# EXERCISE INPUT:

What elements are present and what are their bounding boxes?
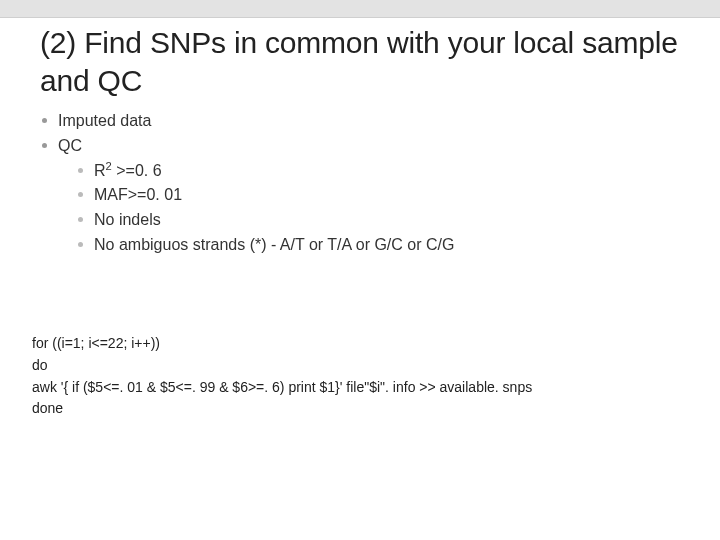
list-item-label: QC: [58, 137, 82, 154]
slide: (2) Find SNPs in common with your local …: [0, 0, 720, 540]
text-suffix: >=0. 6: [112, 162, 162, 179]
code-line: done: [32, 398, 672, 420]
list-item: No indels: [76, 208, 680, 233]
code-line: for ((i=1; i<=22; i++)): [32, 333, 672, 355]
list-item: R2 >=0. 6: [76, 159, 680, 184]
slide-content: (2) Find SNPs in common with your local …: [0, 18, 720, 258]
list-item: No ambiguos strands (*) - A/T or T/A or …: [76, 233, 680, 258]
code-line: do: [32, 355, 672, 377]
top-bar: [0, 0, 720, 18]
bullet-list-level1: Imputed data QC R2 >=0. 6 MAF>=0. 01 No …: [40, 109, 680, 258]
list-item: QC R2 >=0. 6 MAF>=0. 01 No indels No amb…: [40, 134, 680, 258]
bullet-list-level2: R2 >=0. 6 MAF>=0. 01 No indels No ambigu…: [76, 159, 680, 258]
slide-title: (2) Find SNPs in common with your local …: [40, 24, 680, 99]
code-line: awk '{ if ($5<=. 01 & $5<=. 99 & $6>=. 6…: [32, 377, 672, 399]
code-block: for ((i=1; i<=22; i++)) do awk '{ if ($5…: [32, 333, 672, 420]
list-item: MAF>=0. 01: [76, 183, 680, 208]
text-prefix: R: [94, 162, 106, 179]
list-item: Imputed data: [40, 109, 680, 134]
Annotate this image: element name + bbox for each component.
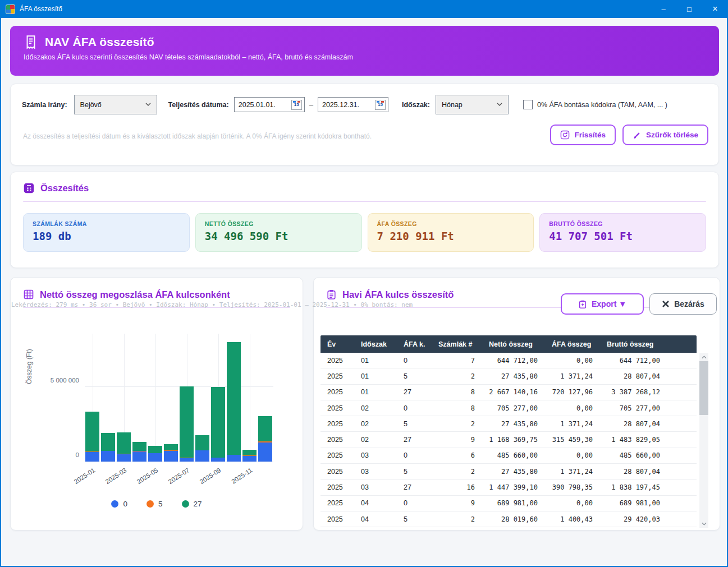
filter-panel: Számla irány: Bejövő Teljesítés dátuma: … bbox=[10, 84, 719, 165]
table-row[interactable]: 20250409689 981,000,00689 981,00 bbox=[320, 496, 697, 511]
table-cell: 2025 bbox=[320, 515, 354, 523]
calculator-icon bbox=[23, 182, 35, 194]
titlebar: ÁFA összesítő – □ × bbox=[0, 0, 728, 18]
direction-label: Számla irány: bbox=[22, 101, 67, 109]
table-cell: 5 bbox=[397, 468, 432, 476]
table-cell: 2025 bbox=[320, 468, 354, 476]
x-tick-label: 2025-03 bbox=[95, 467, 128, 491]
table-cell: 0 bbox=[397, 357, 432, 365]
table-cell: 2025 bbox=[320, 499, 354, 507]
table-row[interactable]: 20250107644 712,000,00644 712,00 bbox=[320, 353, 697, 368]
table-cell: 2025 bbox=[320, 388, 354, 396]
scroll-up-icon[interactable] bbox=[699, 353, 708, 361]
table-row[interactable]: 2025035227 435,801 371,2428 807,04 bbox=[320, 464, 697, 480]
table-cell: 390 798,35 bbox=[545, 483, 600, 491]
export-button[interactable]: Export ▼ bbox=[561, 293, 644, 315]
refresh-button[interactable]: Frissítés bbox=[550, 125, 616, 145]
bar-segment-27 bbox=[85, 412, 99, 451]
stat-card-invoice-count: SZÁMLÁK SZÁMA 189 db bbox=[23, 213, 190, 252]
chart-title: Nettó összeg megoszlása ÁFA kulcsonként bbox=[40, 289, 230, 300]
calendar-icon[interactable]: 15 bbox=[375, 100, 386, 110]
table-row[interactable]: 20250327161 447 399,10390 798,351 838 19… bbox=[320, 480, 697, 495]
legend-item-5[interactable]: 5 bbox=[146, 500, 163, 508]
app-window: ÁFA összesítő – □ × NAV ÁFA összesítő Id… bbox=[0, 0, 728, 567]
table-cell: 1 447 399,10 bbox=[482, 483, 545, 491]
table-cell: 1 168 369,75 bbox=[482, 436, 545, 444]
table-row[interactable]: 20250208705 277,000,00705 277,00 bbox=[320, 400, 697, 416]
direction-select[interactable]: Bejövő bbox=[74, 95, 157, 114]
table-cell: 2025 bbox=[320, 404, 354, 412]
table-row[interactable]: 2025022791 168 369,75315 459,301 483 829… bbox=[320, 432, 697, 448]
table-row[interactable]: 2025045228 019,601 400,4329 420,03 bbox=[320, 511, 697, 527]
column-header[interactable]: ÁFA k. bbox=[397, 340, 432, 348]
page-subtitle: Időszakos ÁFA kulcs szerinti összesítés … bbox=[24, 53, 706, 61]
table-cell: 0,00 bbox=[545, 499, 600, 507]
table-scrollbar[interactable] bbox=[699, 353, 708, 528]
table-cell: 27 bbox=[397, 388, 432, 396]
table-cell: 2025 bbox=[320, 420, 354, 428]
export-button-label: Export ▼ bbox=[592, 299, 626, 308]
table-row[interactable]: 2025012782 667 140,16720 127,963 387 268… bbox=[320, 385, 697, 400]
table-cell: 0 bbox=[397, 451, 432, 459]
bar-segment-0 bbox=[164, 451, 178, 462]
legend-dot bbox=[182, 500, 189, 508]
bar-segment-27 bbox=[195, 435, 209, 450]
table-cell: 5 bbox=[397, 420, 432, 428]
period-select[interactable]: Hónap bbox=[436, 95, 509, 114]
legend-item-0[interactable]: 0 bbox=[111, 500, 127, 508]
bar-segment-27 bbox=[258, 416, 272, 441]
bar-segment-0 bbox=[180, 458, 194, 462]
maximize-button[interactable]: □ bbox=[676, 0, 702, 18]
column-header[interactable]: Bruttó összeg bbox=[600, 340, 667, 348]
table-cell: 2 bbox=[432, 515, 482, 523]
table-cell: 2 667 140,16 bbox=[482, 388, 545, 396]
table-cell: 705 277,00 bbox=[482, 404, 545, 412]
column-header[interactable]: Nettó összeg bbox=[482, 340, 545, 348]
clear-filters-button[interactable]: Szűrők törlése bbox=[622, 125, 708, 145]
calendar-icon[interactable]: 15 bbox=[291, 100, 302, 110]
export-icon bbox=[578, 299, 587, 309]
table-cell: 02 bbox=[354, 404, 397, 412]
table-row[interactable]: 2025025227 435,801 371,2428 807,04 bbox=[320, 416, 697, 432]
legend-item-27[interactable]: 27 bbox=[182, 500, 202, 508]
bar-segment-27 bbox=[227, 342, 241, 455]
gridline bbox=[250, 334, 250, 462]
table-row[interactable]: 2025015227 435,801 371,2428 807,04 bbox=[320, 368, 697, 384]
date-from-input[interactable]: 2025.01.01. 15 bbox=[234, 97, 305, 112]
table-cell: 0,00 bbox=[545, 451, 600, 459]
stacked-bar-2025-08 bbox=[195, 435, 209, 462]
table-row[interactable]: 20250306485 660,000,00485 660,00 bbox=[320, 448, 697, 464]
legend-label: 0 bbox=[123, 500, 127, 508]
y-tick-label: 5 000 000 bbox=[36, 377, 79, 384]
bar-segment-27 bbox=[117, 432, 131, 454]
close-button[interactable]: × bbox=[702, 0, 728, 18]
column-header[interactable]: Év bbox=[320, 340, 354, 348]
column-header[interactable]: ÁFA összeg bbox=[545, 340, 600, 348]
scrollbar-thumb[interactable] bbox=[699, 361, 708, 415]
table-title: Havi ÁFA kulcs összesítő bbox=[342, 289, 454, 300]
table-cell: 3 387 268,12 bbox=[600, 388, 667, 396]
table-cell: 28 019,60 bbox=[482, 515, 545, 523]
minimize-button[interactable]: – bbox=[651, 0, 676, 18]
stacked-bar-2025-03 bbox=[117, 432, 131, 462]
scroll-down-icon[interactable] bbox=[699, 519, 708, 528]
column-header[interactable]: Számlák # bbox=[432, 340, 482, 348]
period-value: Hónap bbox=[442, 101, 463, 109]
table-cell: 02 bbox=[354, 420, 397, 428]
zero-vat-checkbox[interactable] bbox=[523, 100, 533, 109]
column-header[interactable]: Időszak bbox=[354, 340, 397, 348]
table-cell: 27 435,80 bbox=[482, 468, 545, 476]
table-cell: 0,00 bbox=[545, 357, 600, 365]
chevron-down-icon bbox=[497, 103, 502, 107]
refresh-icon bbox=[560, 130, 570, 140]
date-from-value: 2025.01.01. bbox=[239, 101, 289, 109]
filter-hint: Az összesítés a teljesítési dátum és a k… bbox=[23, 132, 372, 140]
date-to-input[interactable]: 2025.12.31. 15 bbox=[318, 97, 388, 112]
bar-segment-0 bbox=[211, 458, 225, 462]
bar-segment-0 bbox=[195, 450, 209, 462]
stat-label: SZÁMLÁK SZÁMA bbox=[33, 220, 180, 227]
table-cell: 28 807,04 bbox=[600, 420, 667, 428]
table-cell: 03 bbox=[354, 483, 397, 491]
close-dialog-button[interactable]: Bezárás bbox=[649, 293, 717, 315]
table-cell: 1 371,24 bbox=[545, 468, 600, 476]
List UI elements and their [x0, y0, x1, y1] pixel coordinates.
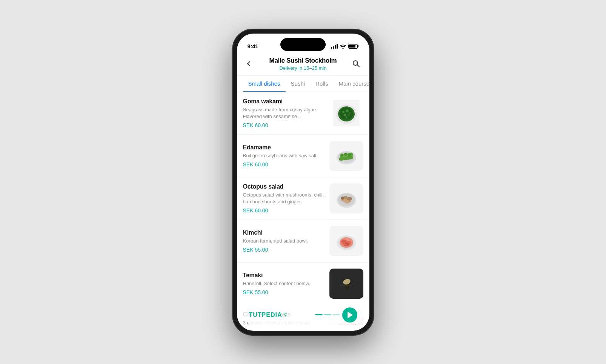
restaurant-name: Malle Sushi Stockholm [269, 57, 337, 65]
menu-item-price: SEK 60.00 [243, 122, 325, 128]
menu-item-price: SEK 60.00 [243, 207, 325, 213]
status-time: 9:41 [248, 43, 258, 49]
menu-item-name: Kimchi [243, 229, 325, 236]
copyright-text: © [284, 312, 288, 318]
status-icons [331, 44, 359, 49]
dynamic-island [280, 38, 326, 51]
search-icon [352, 60, 360, 68]
menu-item-image [329, 98, 363, 128]
svg-point-25 [348, 200, 351, 203]
back-button[interactable] [243, 57, 257, 71]
svg-point-24 [341, 197, 344, 200]
list-item[interactable]: Goma wakami Seagrass made from crispy al… [237, 92, 369, 135]
svg-point-0 [353, 61, 358, 65]
svg-point-17 [344, 153, 347, 156]
delivery-info: Delivery in 15–25 min [269, 65, 337, 71]
svg-point-8 [343, 114, 346, 116]
back-arrow-icon [247, 61, 252, 66]
tutpedia-brand: TUTPEDIA © [249, 312, 288, 318]
menu-item-image [329, 269, 363, 299]
menu-item-info: Kimchi Korean fermented salad bowl. SEK … [243, 229, 325, 253]
phone-screen: 9:41 [237, 34, 369, 331]
svg-point-18 [348, 154, 351, 157]
tab-rolls[interactable]: Rolls [310, 76, 333, 92]
svg-point-33 [341, 242, 345, 245]
svg-rect-38 [340, 286, 352, 286]
restaurant-header: Malle Sushi Stockholm Delivery in 15–25 … [237, 54, 369, 76]
battery-icon [348, 44, 359, 49]
menu-item-price: SEK 60.00 [243, 161, 325, 167]
list-item[interactable]: Kimchi Korean fermented salad bowl. SEK … [237, 220, 369, 263]
menu-item-price: SEK 55.00 [243, 289, 325, 295]
signal-icon [331, 44, 338, 49]
header-center: Malle Sushi Stockholm Delivery in 15–25 … [269, 57, 337, 71]
category-tabs: Small dishes Sushi Rolls Main courses [237, 76, 369, 92]
tab-small-dishes[interactable]: Small dishes [243, 76, 286, 92]
phone-frame: 9:41 [232, 29, 374, 335]
svg-line-1 [357, 65, 359, 67]
menu-item-name: Octopus salad [243, 183, 325, 190]
menu-item-desc: Seagrass made from crispy algae. Flavore… [243, 106, 325, 120]
progress-dots [315, 314, 340, 315]
list-item[interactable]: Octopus salad Octopus salad with mushroo… [237, 177, 369, 220]
tutpedia-text: TUTPEDIA [249, 312, 282, 318]
kimchi-food-svg [333, 229, 360, 253]
search-button[interactable] [349, 57, 363, 71]
play-button[interactable] [342, 307, 357, 323]
menu-item-image [329, 226, 363, 256]
goma-food-svg [333, 101, 360, 126]
menu-item-image [329, 183, 363, 213]
tab-sushi[interactable]: Sushi [286, 76, 311, 92]
menu-list: Goma wakami Seagrass made from crispy al… [237, 92, 369, 325]
menu-item-info: Goma wakami Seagrass made from crispy al… [243, 98, 325, 128]
svg-point-16 [340, 154, 343, 157]
menu-item-info: Edamame Boil green soybeans with saw sal… [243, 144, 325, 167]
bottom-overlay: TUTPEDIA © [241, 304, 365, 326]
menu-item-info: Temaki Handroll. Select content below. S… [243, 272, 325, 295]
menu-item-desc: Korean fermented salad bowl. [243, 238, 325, 244]
svg-point-6 [346, 109, 349, 112]
menu-item-name: Edamame [243, 144, 325, 151]
tab-main-courses[interactable]: Main courses [333, 76, 369, 92]
menu-item-info: Octopus salad Octopus salad with mushroo… [243, 183, 325, 213]
list-item[interactable]: Edamame Boil green soybeans with saw sal… [237, 135, 369, 177]
svg-point-5 [342, 111, 345, 113]
wifi-icon [340, 44, 346, 49]
play-icon [348, 312, 353, 318]
menu-item-price: SEK 55.00 [243, 247, 325, 253]
svg-point-9 [348, 114, 350, 116]
svg-point-7 [349, 112, 351, 114]
menu-item-desc: Boil green soybeans with saw salt. [243, 152, 325, 159]
menu-item-desc: Octopus salad with mushrooms, chili, bam… [243, 192, 325, 205]
menu-item-name: Goma wakami [243, 98, 325, 105]
svg-point-10 [345, 116, 347, 118]
menu-item-desc: Handroll. Select content below. [243, 280, 325, 287]
edamame-food-svg [333, 143, 360, 168]
list-item[interactable]: Temaki Handroll. Select content below. S… [237, 263, 369, 305]
menu-item-name: Temaki [243, 272, 325, 279]
menu-item-image [329, 141, 363, 171]
octopus-food-svg [333, 186, 360, 211]
svg-point-26 [344, 196, 348, 199]
temaki-food-svg [333, 271, 360, 296]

# INSTRUCTIONS FOR THE TASK:
If a line in the records holds the string "below", copy it.

# EXPECTED OUTPUT:
menu-item-info: Temaki Handroll. Select content below. S… [243, 272, 325, 295]
menu-item-desc: Handroll. Select content below. [243, 280, 325, 287]
list-item[interactable]: Temaki Handroll. Select content below. S… [237, 263, 369, 305]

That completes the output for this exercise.